PFF Data Study: Can we predict hot starts?

“Getting off to a hot start” is often cited as a goal. This makes a lot of sense intuitively, as the team that leads after the first quarter wins the game almost 75% of the time.

However, football is a very noisy game. It’s one thing to say that “if x happens, then y will happen.” It’s another thing entirely to say, “we have a significant amount of evidence to say that x will happen, given z.”

Over the course of the season, I’ve been tweeting out graphics about how teams have done on what I am defining as “scripted” plays. Hall of Fame head coach Bill Walsh was famous for scripting the first 15 plays of each game — a tactic he passed on to the members of his coaching tree, members of which are still roaming the sidelines in today’s game.

Offensive performance during “scripted” plays during the first 16 weeks of the season. Article about this tomorrow on https://t.co/tc0yelGgUG pic.twitter.com/Ob69SNSlpm

— Eric Eager ???????? (@PFF_Eric) December 26, 2019

In this article, I want to look into whether there is any predictive power in these splits. The first thing I did was look at how stable the first half (eight weeks) of the season was at predicting the last half of the season and compare that to non-script and full-game stats. Then, I looked at how these numbers predicted first-quarter points scored by a team and its opponent, since such markets are considered softer than full-game-totals markets in the betting space.

Stability of Metrics on Scripted Plays

As with almost any proper subset of a full data set, a team’s ability to produce or prevent expected points on scripted plays is less stable and predictive than said ability on all plays. It’s also fairly straightforward to expect that non-scripted plays would be more predictive than scripted plays since there are roughly three times as many of them over the course of a season.

And this is what we find. Using the aforementioned first half/second half splits, offensive efficiency on scripted plays in the first half of the season correlated with that from the second half of the season at a rate of 0.26 (success rate was 0.27). EPA allowed on defense correlated at a rate of only 0.16 (0.13 for success rate). EPA on non-scripted plays was far more stable in both respects (0.51 and 0.29, respectively) and rivals that of EPA overall (0.57, 0.313).

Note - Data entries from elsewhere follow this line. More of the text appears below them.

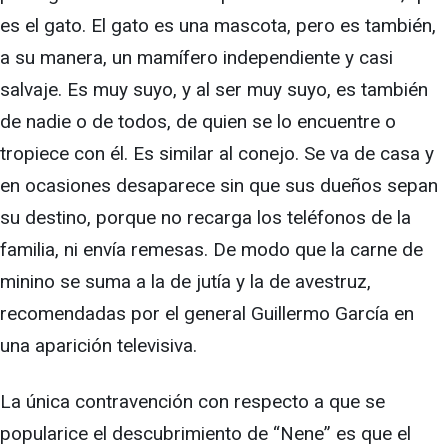
es el gato. El gato es una mascota, pero es también,
a su manera, un mamífero independiente y casi
salvaje. Es muy suyo, y al ser muy suyo, es también
de nadie o de todos, de quien se lo encuentre o
tropiece con él. Es similar al conejo. Se va de casa y
en ocasiones desaparece sin que sus dueños sepan
su destino, porque no recarga los teléfonos de la
familia, ni envía remesas. De modo que la carne de
minino se suma a la de jutía y la de avestruz,
recomendadas por el general Guillermo García en
una aparición televisiva.
La única contravención con respecto a que se
popularice el descubrimiento de “Nene” es que el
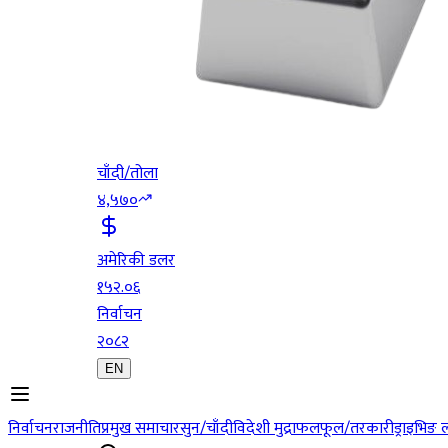
चाँदी/तोला
४,५७०
अमेरिकी डलर
१५२.०६
निर्वाचन
२०८२
EN
निर्वाचन
राजनीति
प्रमुख समाचार
सुन/चाँदी
विदेशी मुद्रा
फलफूल/तरकारी
ड्राइभिङ 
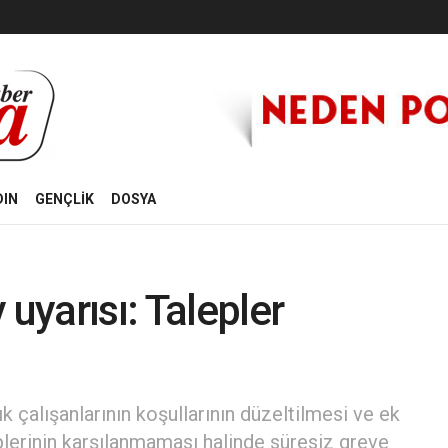
DIN
GENÇLİK
DOSYA
 uyarısı: Talepler
k çalışanlarının koşullarının düzeltilmesi ve ek
plerinin karşılanmaması halinde süresiz greve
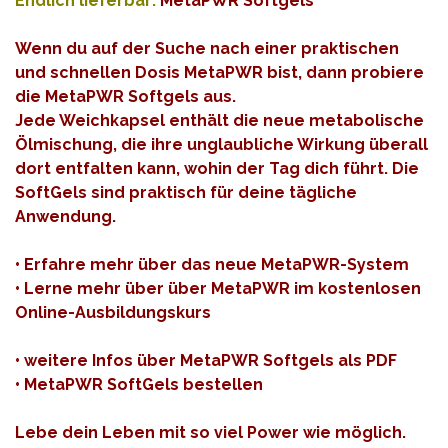
Endlich lieferbar:
MetaPWR Softgels
Wenn du auf der Suche nach einer praktischen
und schnellen Dosis MetaPWR bist, dann probiere
die MetaPWR Softgels aus.
Jede Weichkapsel enthält die neue metabolische
Ölmischung, die ihre unglaubliche Wirkung überall
dort entfalten kann, wohin der Tag dich führt. Die
SoftGels sind praktisch für deine tägliche
Anwendung.
•
Erfahre mehr über das neue MetaPWR-System
•
Lerne mehr über über MetaPWR im kostenlosen
Online-Ausbildungskurs
•
weitere Infos über MetaPWR Softgels als PDF
•
MetaPWR SoftGels bestellen
Lebe dein Leben mit so viel Power wie möglich.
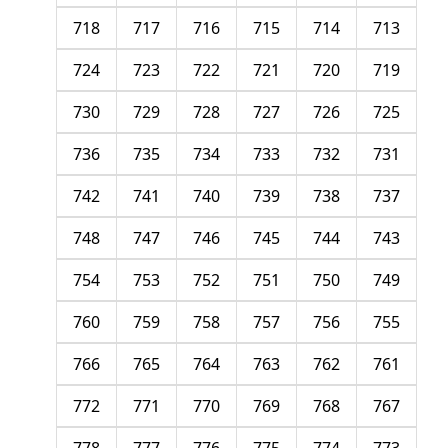
718
717
716
715
714
713
724
723
722
721
720
719
730
729
728
727
726
725
736
735
734
733
732
731
742
741
740
739
738
737
748
747
746
745
744
743
754
753
752
751
750
749
760
759
758
757
756
755
766
765
764
763
762
761
772
771
770
769
768
767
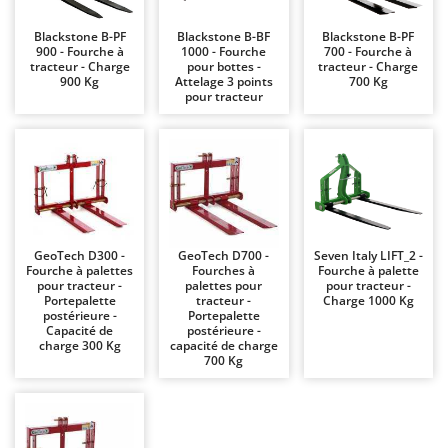
Chaudrons électriques pour polenta
Barbieri
Blackstone B-PF
Blackstone B-BF
Blackstone B-PF
Cisailles à gazon à batterie
Batavia
900 - Fourche à
1000 - Fourche
700 - Fourche à
tracteur - Charge
pour bottes -
tracteur - Charge
Cisailles taille-haies manuelles
Benassi
900 Kg
Attelage 3 points
700 Kg
pour tracteur
Climatiseurs
Beper
Compresseurs d'air électriques
Berkel
Compresseurs pour la récolte des olives et la taille
Bernardi
Coupe-bordures - Trimmers
Bertolini Pumps
Coupe-branches
Besser Vacuum
Couveuses à œufs
Bestway
GeoTech D300 -
GeoTech D700 -
Seven Italy LIFT_2 -
Fourche à palettes
Fourches à
Fourche à palette
Cultivateurs Tiller à ressorts - Extirpateurs
Beta tools
pour tracteur -
palettes pour
pour tracteur -
Portepalette
tracteur -
Charge 1000 Kg
Bissell
postérieure -
Portepalette
D
Capacité de
postérieure -
Débroussailleuses
Black & Decker
charge 300 Kg
capacité de charge
700 Kg
Décompacteurs agricoles
BlackStone
Découpeurs plasma
Blue Bird
Déplaqueuses de gazon
Bomet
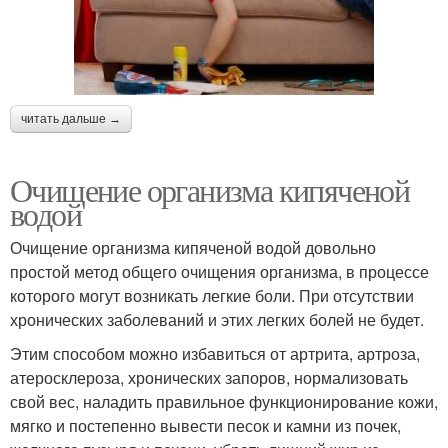
читать дальше →
Очищение организма кипяченой
водой
Очищение организма кипяченой водой довольно
простой метод общего очищения организма, в процессе
которого могут возникать легкие боли. При отсутствии
хронических заболеваний и этих легких болей не будет.
Этим способом можно избавиться от артрита, артроза,
атеросклероза, хронических запоров, нормализовать
свой вес, наладить правильное функционирование кожи,
мягко и постепенно вывести песок и камни из почек,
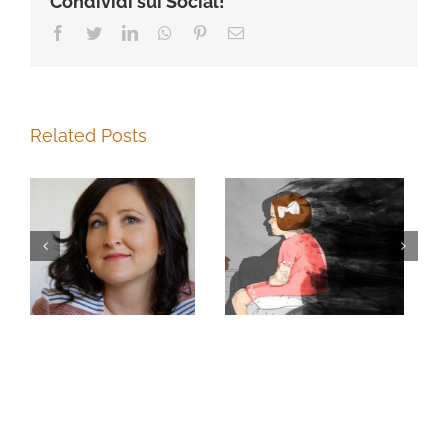
Condividi sui Social!
Facebook
Twitter
LinkedIn
Whatsapp
Pinterest
Email
Related Posts
ALLA
CI VUOLE
RISCOPERTA
AMORE PER
DEL CODICE
CHIUDERE UNA
PARTERNO
STORIA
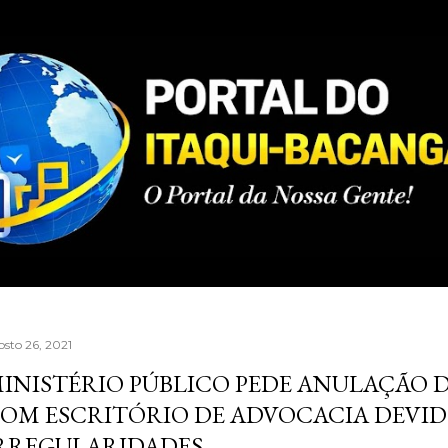
Pular para o conteúdo principal
osto 26, 2021
INISTÉRIO PÚBLICO PEDE ANULAÇÃO
OM ESCRITÓRIO DE ADVOCACIA DEVID
RREGULARIDADES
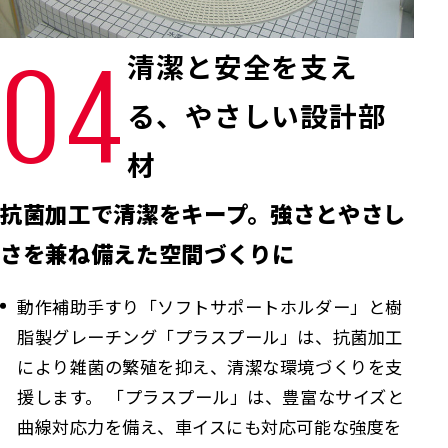
04
清潔と安全を支え
る、やさしい設計部
材
抗菌加工で清潔をキープ。強さとやさし
さを兼ね備えた空間づくりに
動作補助手すり「ソフトサポートホルダー」と樹
脂製グレーチング「プラスプール」は、抗菌加工
により雑菌の繁殖を抑え、清潔な環境づくりを支
援します。 「プラスプール」は、豊富なサイズと
曲線対応力を備え、車イスにも対応可能な強度を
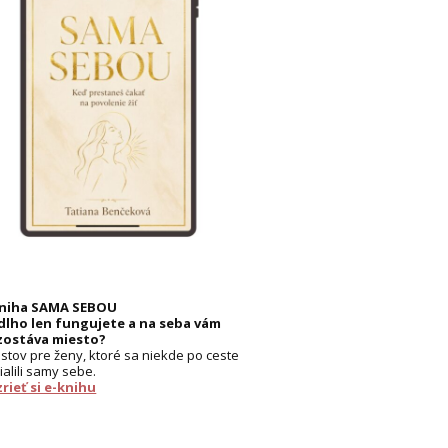
kniha SAMA SEBOU
dlho len fungujete a na seba vám
zostáva miesto?
listov pre ženy, ktoré sa niekde po ceste
ialili samy sebe.
rieť si e-knihu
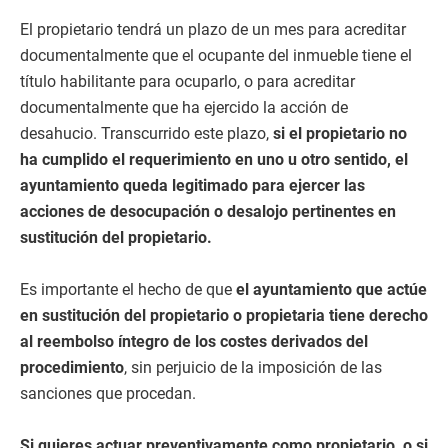
El propietario tendrá un plazo de un mes para acreditar
documentalmente que el ocupante del inmueble tiene el
título habilitante para ocuparlo, o para acreditar
documentalmente que ha ejercido la acción de
desahucio. Transcurrido este plazo,
si el propietario no
ha cumplido el requerimiento en uno u otro sentido, el
ayuntamiento queda legitimado para ejercer las
acciones de desocupación o desalojo pertinentes en
sustitución del propietario.
Es importante el hecho de que
el ayuntamiento que actúe
en sustitución del propietario o propietaria tiene derecho
al reembolso íntegro de los costes derivados del
procedimiento
, sin perjuicio de la imposición de las
sanciones que procedan.
Si quieres actuar preventivamente como propietario, o si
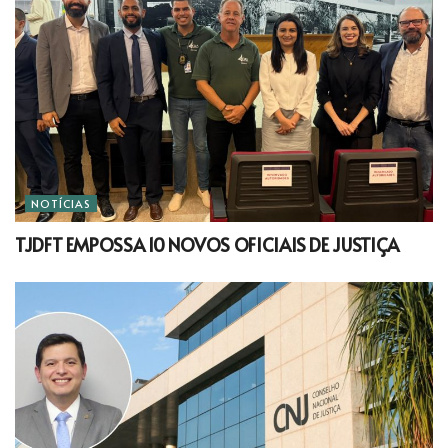
NOTÍCIAS
TJDFT EMPOSSA 10 NOVOS OFICIAIS DE JUSTIÇA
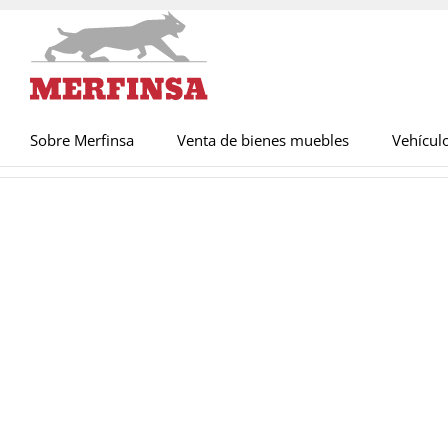
Sobre Merfinsa
Venta de bienes muebles
Vehícul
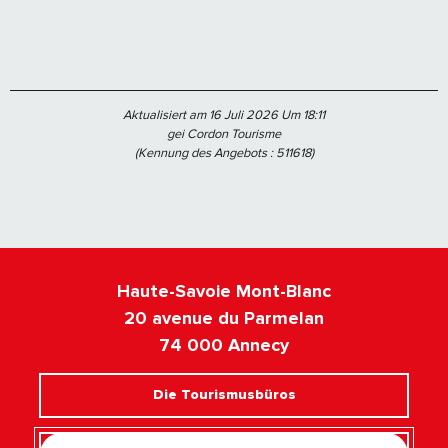
Aktualisiert am 16 Juli 2026 Um 18:11
gei Cordon Tourisme
(Kennung des Angebots :
511618
)
Haute-Savoie Mont-Blanc
20 avenue du Parmelan
74 000 Annecy
Die Tourismusbüros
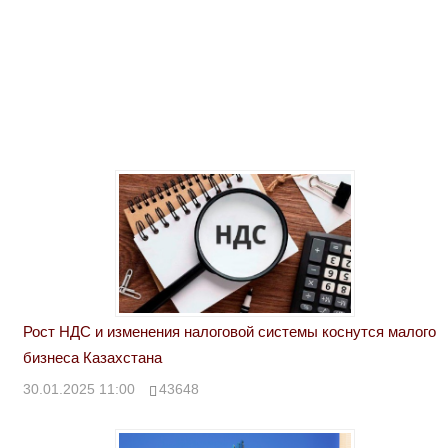
Рост НДС и изменения налоговой системы коснутся малого
бизнеса Казахстана
30.01.2025 11:00
43648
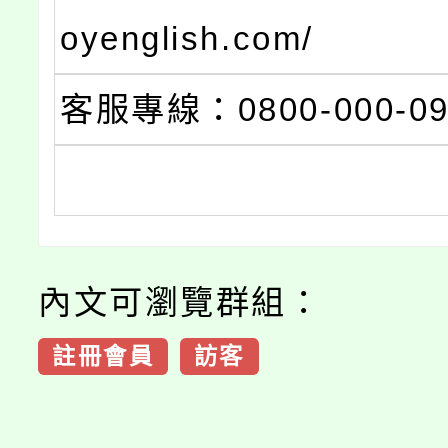
oyenglish.com/
客服專線：0800-000-09
內文可瀏覽群組：
註冊會員
訪客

Predictive Power of Metrics on Scripted Plays

So, there’s some signal in how teams perform early in games, but this signal is dwarfed by that of how well they play outside of scripted plays and overall.

Another question we could ask is, “how is scripted-play success predictive of things we care about, like the number of first-quarter points (you can bet on these things)?” Do to so, we aggregated a team’s overall EPA and EPA on scripted plays — both for and against — and used a gradient boosting tree to determine which of these variables predicted first-quarter points (instead of using regression, we used classification since most first quarters end with 0, 3, 7, 10, 14, etc. points).

The variable importances for overall offensive and defensive EPA were more than 10 times that of either during scripted plays. Hence, if you want to wager on first-quarter totals, just ask yourself how good the two teams are offensively and defensively (when it comes to EPA-related variables), weighing your prediction heavily towards offense. Our friend Chase Stuart again wins with the “splits happen” fade on promising (but eventually just noisy) subsets of data.

Scheme

A fair question to ask is if scheme can help us predict early-game scoring. In our article on Lamar Jackson, we discussed a way to look at scheme that essentially asks the question, “how much different are you than other teams?” So, can some measure of this distance give someone an edge when looking at early-game markets?

The first two principal components of each team’s offensive scheme data through 16 weeks of the 2019 season. Teams further away from the (0, 0) origin are more unique.

Using data from 2014-present (the earliest date where we have all scheme-related data), we measured how different each offensive and defensive play-caller was for the last year-plus and used that as a feature in our aforementioned gradient boosting tree model. We found that the offensive scheme variable is the second-most important variable in terms of predicting points scored in the first quarter of games, with variable importance roughly half that of a team’s overall EPA per play leading up to that game and three times that of the offense’s scripted EPA per play.

Interestingly, the defensive scheme variable is not very important in predicting first-quarter points, and defensive variables, in general, are rendered less important with the inclusion of the offensive scheme.

Conclusion and Future Direction

While it's a fun way to look at what has happened during the course of the season, performance on “scripted” plays is not as stable or predictive as to how well a team performs during the duration of a game. Digging deeper into the source of early-game success, though, reveals an interesting nugget: How unique a team’s offensive scheme is can help predict first-quarter scoring, even after accounting for how good a team is at moving the football.

While our approach to modeling scheme is new, and will likely be updated with new features as they are discovered, it appears to have borne fruit. The 2019 NFL season has been the season of coaching, and this is no exception.